[Items from a data source]
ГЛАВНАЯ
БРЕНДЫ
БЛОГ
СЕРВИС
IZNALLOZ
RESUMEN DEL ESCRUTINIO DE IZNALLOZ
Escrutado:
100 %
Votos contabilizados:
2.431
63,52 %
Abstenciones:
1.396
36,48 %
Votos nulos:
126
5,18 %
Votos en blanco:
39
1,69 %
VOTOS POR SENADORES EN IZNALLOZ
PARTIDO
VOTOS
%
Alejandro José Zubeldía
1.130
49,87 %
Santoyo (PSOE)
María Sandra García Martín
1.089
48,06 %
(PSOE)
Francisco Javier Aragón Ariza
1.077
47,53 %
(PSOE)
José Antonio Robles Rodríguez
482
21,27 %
...
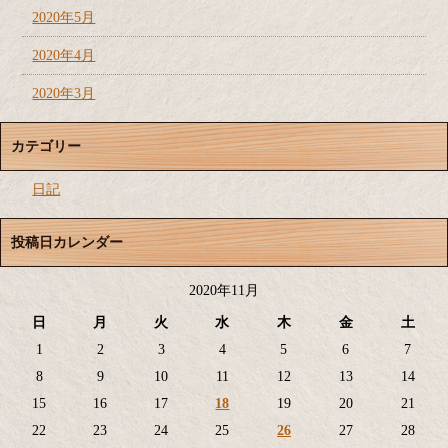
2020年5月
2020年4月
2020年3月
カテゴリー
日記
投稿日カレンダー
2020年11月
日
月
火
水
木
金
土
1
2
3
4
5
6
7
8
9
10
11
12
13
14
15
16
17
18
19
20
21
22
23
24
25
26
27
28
==
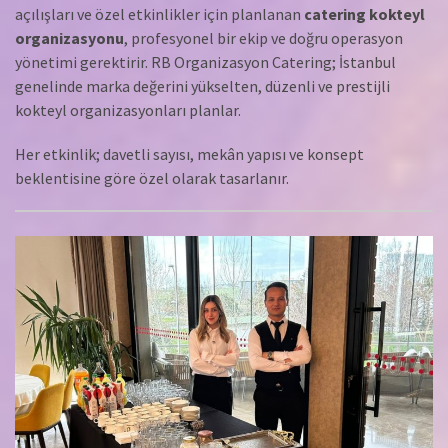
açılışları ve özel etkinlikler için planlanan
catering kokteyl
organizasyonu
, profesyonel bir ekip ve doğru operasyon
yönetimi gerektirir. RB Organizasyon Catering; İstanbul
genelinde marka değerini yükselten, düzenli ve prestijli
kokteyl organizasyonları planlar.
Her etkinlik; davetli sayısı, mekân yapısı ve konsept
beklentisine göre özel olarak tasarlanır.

**TASK TO CARRY OUT:** What lines above contain the word "kokteyl"? Please copy each one.

**EXERCISE ANSWER:**
catering kokteyl
kokteyl organizasyonları planlar.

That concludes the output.